Well that is exactly what CADA is doing. Their documented measure of success is number of affordable units (and various other un-measurable mumbo-jumbo). But they make no mention whatsoever of how cost effectively they spend the $2.8M of diverted tax dollars each year.
So I would say right back at you... until any of these RDA's provide an independent ROI we should all apply healthy levels of skepticism.
I am surprised you don't have the same questions for these tax dollars that you have for arena tax dollars.
Want to evaluate their measure of success? Read their annual report:
http://www.cadanet.org/wp-content/uploads/2011/06/year_end1.pdf
This report explains what they're doing, what they have done, and what they have planned. Their annual budget (on the last page) makes clear that CADA is self-supporting--they make more money than they spend, and use the profits to reinvest in the community, to the tune of over a million dollars a year. That's exactly how TIF is supposed to work: direct community reinvestment. And while you have cast affordable housing into sharp relief, keep in mind that 25% of CADA's units are affordable housing, while the other 75% are market rate. And that 800 units of new housing mentioned by Rhys02 above is located on only 22.5 acres--nine city blocks! That's not counting the existing housing stock they have maintained and upgraded. If you extrapolated that kind of growth to the entire central city, over 600 blocks, it would work out to something like 24,000 housing units--in other words, more housing than is currently located in the entire central city!
So, it's pretty easy to demonstrate that CADA pays for itself, and also attracts development to the area. The "free-market" answer would have been to simply let the central city continue to decay, leaving those burnt-out shells to rot and the absentee landlords to let their properties fall into further disrepair. I don't consider that an acceptable answer.
The arena proposal is a catch-all attempt to steal from every available funding source in the central city to pay for *part* of the arena, and borrowing money from Goldman Sachs for the construction loan, a measure that is likely to result in the city paying the inevitable funding gap from its general fund--while the developer, Goldman Sachs, and the arena operator get paid first. Meanwhile, CADA is a little more low-profile, but they are a great example of exactly how urban development SHOULD work--instead of big grandstanding projects, they work a block at a time or a project at a time to knit the urban fabric back together.
Yeah I read it, and cited data from it in my earlier posts.
You (and CADA) claim they are "self-supporting". This is true in the sense that they actually have a balanced budget, which in the corrupt world of Redevelopment Agencies is actually quite a feat (see SHRA). Kudos to CADA for not taking on hundreds of millions of bond debt. Yeah!
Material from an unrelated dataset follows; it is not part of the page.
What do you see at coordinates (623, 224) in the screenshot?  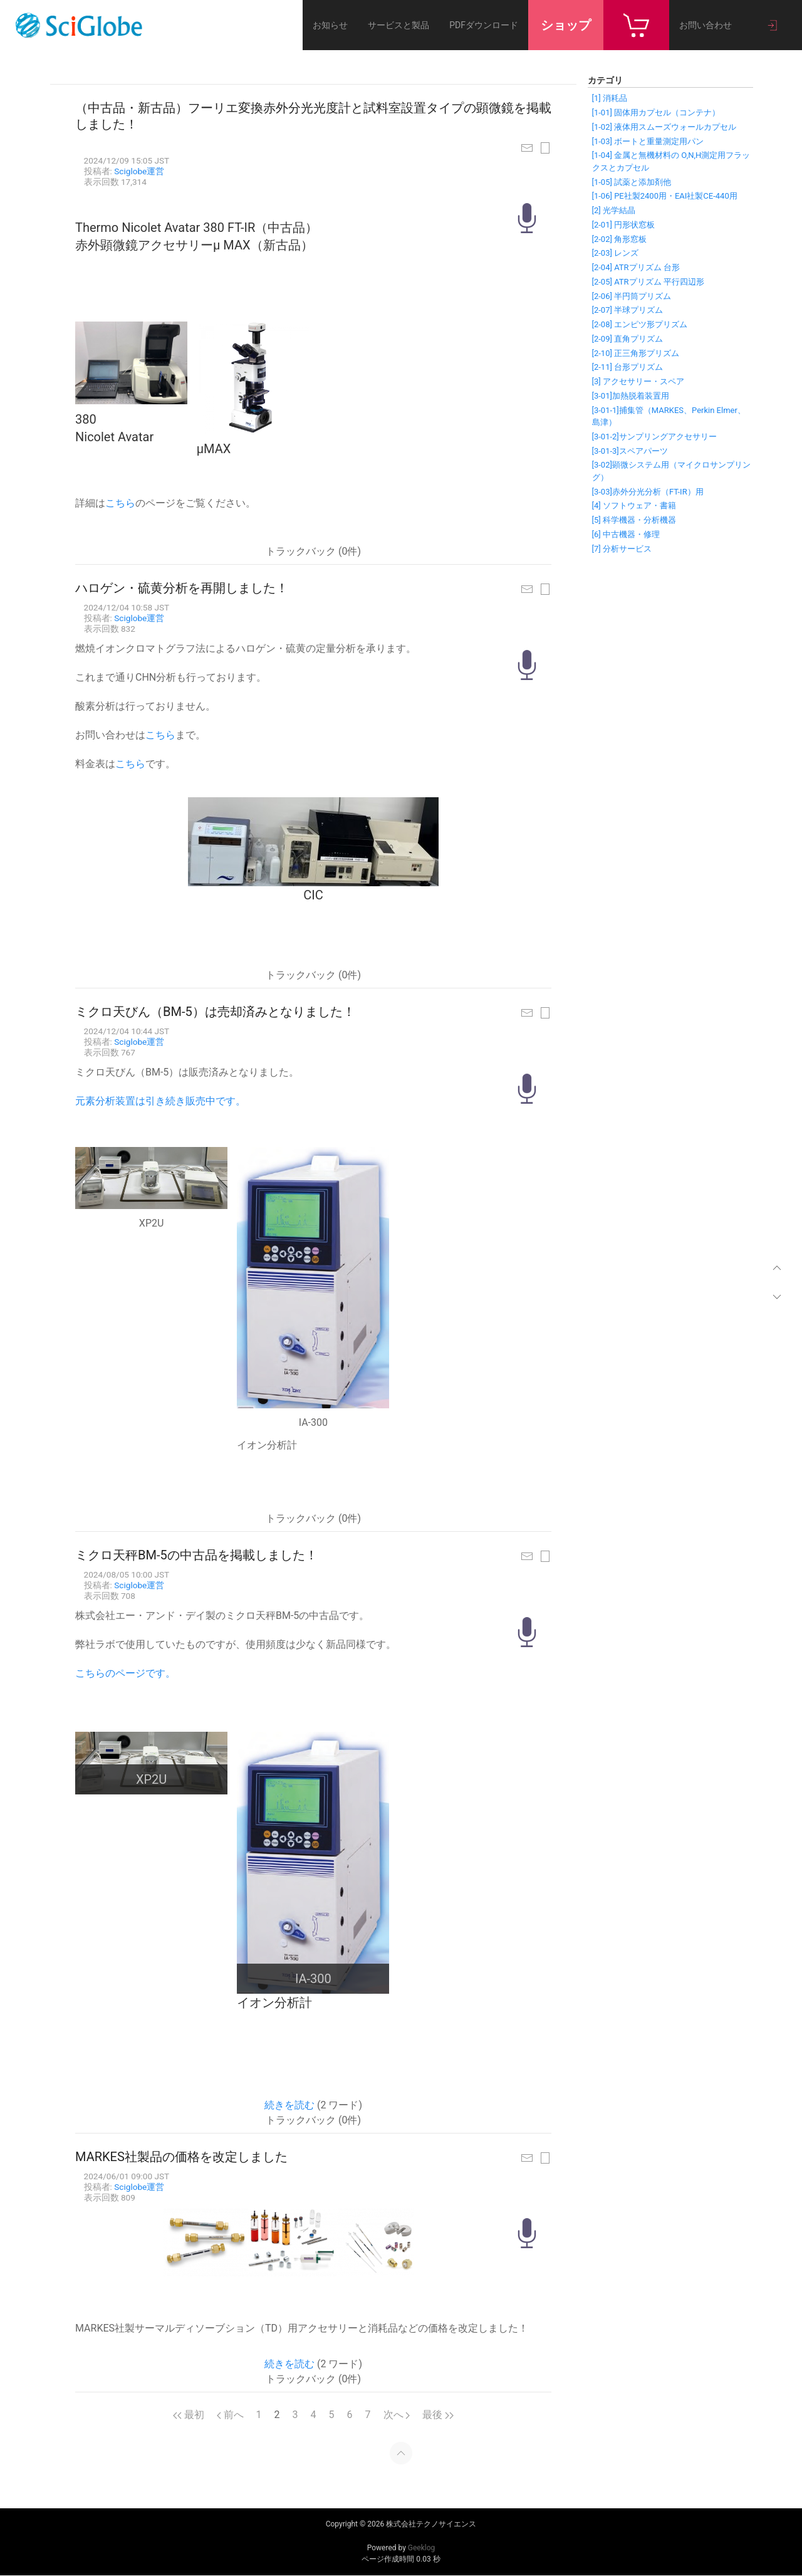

With 28% of their operating budget comes from the incremental tax, CADA is "self-supporting" to same extent that someone on food-stamps and welfare is "self-supporting". Since that property tax revenue is going to CADA and not the city, it leaves the rest of Sacramento's residents left to pay for the local services like police, fire, etc. And it leaves the state picking up the tab for the local share of education funding.
The biggest issue is that $2.8M per year of our own property tax revenue is being controlled at the direction of an unelected board, and not the city whom we can hire and fire.
And I still have not seen a single document showing how effectively or competitively CADA is spending our property tax subsidy. William, I know you are a critical thinker, so I am surprised that CADA doesn't deserve scrutiny simply because they "provide low income housing" and have a fluffy year-end "report".
We all wish some shining example of free enterprise would take care of our growing downtown, but Paul and his associates are not unicorns.